Retailers and workers in the construction industry in Koforidua, the Eastern Regional capital, have raised concerns over the rising cost of building materials.
A market survey conducted by the Ghana News Agency showed that a bag of GHACEM cement, which was previously sold for 35 Ghana cedis in the open market, is now being sold for 45 Ghana cedis.
Similarly, the price of a bag of Dangote Cement has also climbed from 38 Ghana cedis to 46 Ghana cedis.
Meanwhile, a bag of Sol Cement, which was being sold at 31 Ghana cedis per bag, shot up to 44 Ghana cedis with Cimaf Cement moving from 37 Ghana cedis per bag to 45 Ghana cedis.
A mason, Kwame Koi, who expressed his frustration to the GNA during an interview, explained that estimates he made for a client using the old prices had to be reviewed as the customer needed to pay more, adding, “the increment is too much.”
Mr Micheal Bobo, a cement seller, attributed the retail price hikes of cement to significant increases in the factory prices in recent times.
He said for retailers to stay in business and, at least, break even, there was the need to increase prices.

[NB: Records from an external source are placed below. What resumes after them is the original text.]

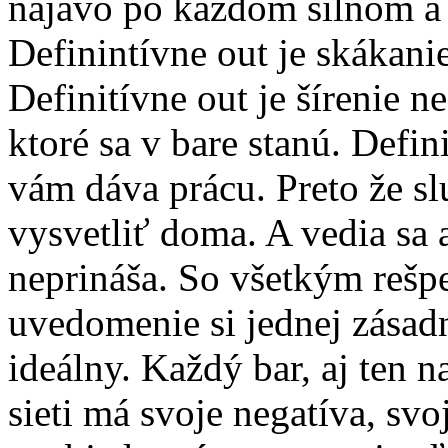
najavo po každom silnom a
Definintívne out je skákani
Definitívne out je šírenie n
ktoré sa v bare stanú. Defin
vám dáva prácu. Preto že sl
vysvetliť doma. A vedia sa a
neprináša. So všetkým rešp
uvedomenie si jednej zásadn
ideálny. Každý bar, aj ten na
sieti má svoje negatíva, svo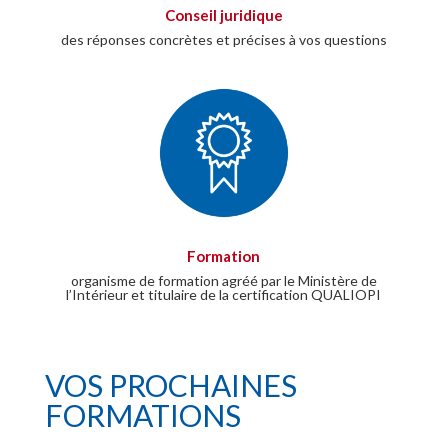
Conseil juridique
des réponses concrètes et précises à vos questions
Formation
organisme de formation agréé par le Ministère de
l’Intérieur et titulaire de la certification QUALIOPI
VOS PROCHAINES
FORMATIONS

He said cement suppliers informed retailers that the cost of raw materials for production had gone up, triggering factory price hikes.
He said business had slowed down, adding prices were increased twice this year, adding the situation was worrying as it negatively affected retail business.
The GNA market survey also revealed that prices of nails, paints, and others have equally increased.
For example, a large bucket of paint that used to sell at 70 Ghana cedis is being sold at 75 Ghana cedis while the small bucket, which sells for 30 Ghana cedis increased to 35 Ghana cedis.
Mr Amos Ofori, who deals in building materials, said at least, the increment should have been announced to alert the public because customers were refusing to buy following the price hikes.
He noted that the price hikes had added to the woes of businesses as sales had already slowed due to the coronavirus pandemic.
He appealed to the Government to intervene to ease the burden on consumers.